Así las cosas, ¿qué podíamos esperar de la tercera temporada de nuestra versión de «MasterChef«? El primer programa con todo el proceso de casting asentaba el tono de esta edición: obviando por completo la polémica de tongo que sobrevoló al anterior proceso de casting, «MasterChef» arrancaba dejando bien claro que ya no buscaba cocineros, sino personajes. El grupo final de concursantes, sin lugar a dudas, parece responder más bien a un proceso de casting para una sitcom familiar que para un evento gastronómico: tenemos al primo quillo, a la abuela entrañable, a la tía lejana que abandonó España y se fue a Sudamérica a seguir viviendo una vida llena de desgracias, al hermano buenorro, a la cuñada hierbas obsesionada con la dietética, a la prima que no sabes si es modelo o borderline, al tío al que le perdimos la pista porque acabó encadenado a una sucesión de horfanatos y cuarteles militares… Lo dicho: el casting es maravilloso, pero ¿dónde queda aquí la comida?
Eso sin contar, evidentemente, que en este «MasterChef 3» el jurado ha acabado por extremar de forma absurda los «personajes» que en la primera temporada aparecían simpáticamente esbozados: la campechanía de Pepe ya se utiliza más para herir a los concursantes que para hacernos reír, la bordería y sequedad de Jordi parecen remitir al dicho castizo de «que te folle un pepino» (sin lubricante) y Samantha está ahí, intermitente como un Gusiluz que pasa sin previo aviso de la muerte cerebral y el pasar totalmente desapercibida a ponerse como una energúmena y pegarle gritos a sus concursantes sin ton ni son. Estos «personajes» son los conductores de un festival en el que pocas veces se pone el acento sobre la propia comida: a estas alturas, en las anteriores temporadas ya habíamos visto algún que otro plato brillante ejecutado por sorpresa por algunos de los concursantes.
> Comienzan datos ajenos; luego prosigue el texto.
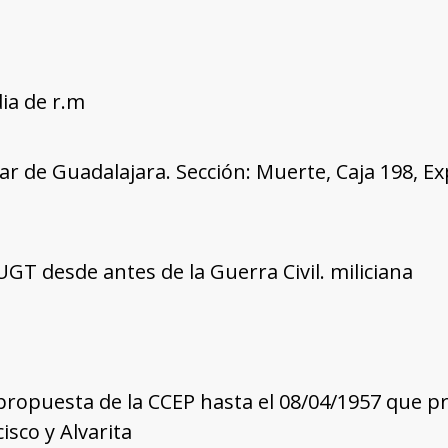
dia de r.m
tar de Guadalajara. Sección: Muerte, Caja 198, E
 UGT desde antes de la Guerra Civil. miliciana
ropuesta de la CCEP hasta el 08/04/1957 que p
isco y Alvarita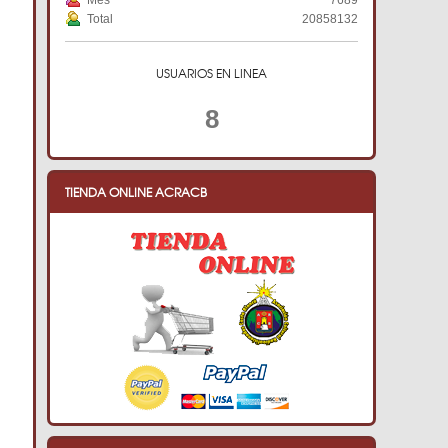
Mes
7689
Total
20858132
USUARIOS EN LINEA
8
TIENDA ONLINE ACRACB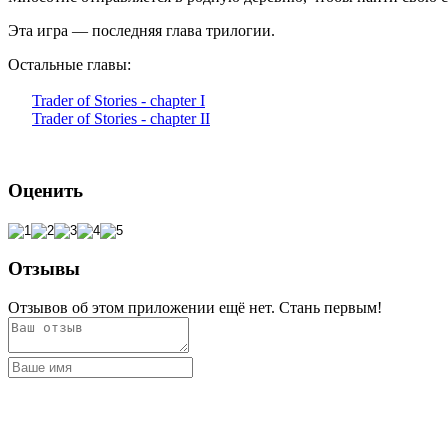
Эта игра — последняя глава трилогии.
Остальные главы:
Trader of Stories - chapter I
Trader of Stories - chapter II
Оценить
Отзывы
Отзывов об этом приложении ещё нет. Стань первым!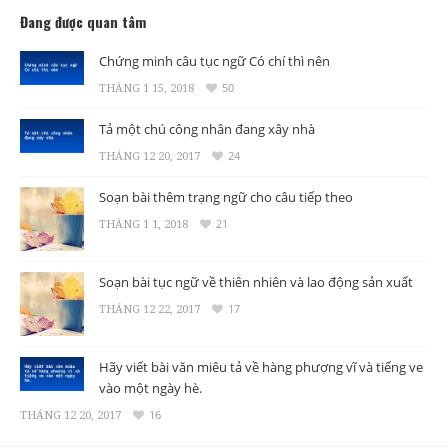
Đang được quan tâm
Chứng minh câu tục ngữ Có chí thì nên
THÁNG 1 15, 2018
50
Tả một chú công nhân đang xây nhà
THÁNG 12 20, 2017
24
Soạn bài thêm trạng ngữ cho câu tiếp theo
THÁNG 1 1, 2018
21
Soạn bài tục ngữ về thiên nhiên và lao động sản xuất
THÁNG 12 22, 2017
17
Hãy viết bài văn miêu tả về hàng phượng vĩ và tiếng ve
vào một ngày hè.
THÁNG 12 20, 2017
16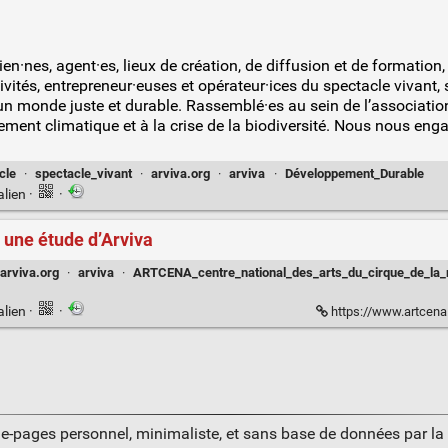
ien·nes, agent·es, lieux de création, de diffusion et de formation, 
ivités, entrepreneur·euses et opérateur·ices du spectacle vivant,
 un monde juste et durable. Rassemblé·es au sein de l’associati
ement climatique et à la crise de la biodiversité. Nous nous en
cle
·
spectacle_vivant
·
arviva.org
·
arviva
·
Développement_Durable
alien
·
·
: une étude d’Arviva
arviva.org
·
arviva
·
ARTCENA_centre_national_des_arts_du_cirque_de_la_
alien
·
·
https://www.artcena.fr/f
ue-pages personnel, minimaliste, et sans base de données par l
Por ahora, en «MasterChef 3» lo único que ha brillado es aquel «León come gamba» que parecía creado expresamente para arrasar en el mundo de los memes.
Si en ediciones pasadas los concursantes se enfrentaban a retos destinados a poner a prueba sus dotes culinarias, en esta ocasión nos encontramos con momentos tan bochornosos como ese en el que los equipos deben enfrentarse al servicio de habitaciones de un hotel de cinco estrellas y se acaban encontrando con un grupo de humoristas que se dedican simplemente a hacer sus vidas imposibles, a impedirles cocinar para que prime la sensación de caos y de chascarrillo hispano. Todo ello acompañado por la sensación de que, de nuevo, y más que misteriosamente, los concursantes a los que más mima el jurado (con esa forma de «mimar» que tienen a base de una de cal y otra de arena) son los que de vez en cuando pueden ir explicando su triste historia ante las cámaras con un buen ratio de lagrimones en sus caras o en la de los espectadores.
Con todo ello, es inevitable hacerse la pregunta que corona este artículo: ¿por qué «MasterChef 3» se ha ido de madre? La respuesta es sencilla… Básicamente, porque está haciendo primar el espectáculo (y, de hecho, no es ni un buen espectáculo, sino que más bien es una mala opereta). Porque, sobre todo, se está olvidando de la cocina. Y era por eso por lo que todos estábamos delante de la pantalla, ¿no?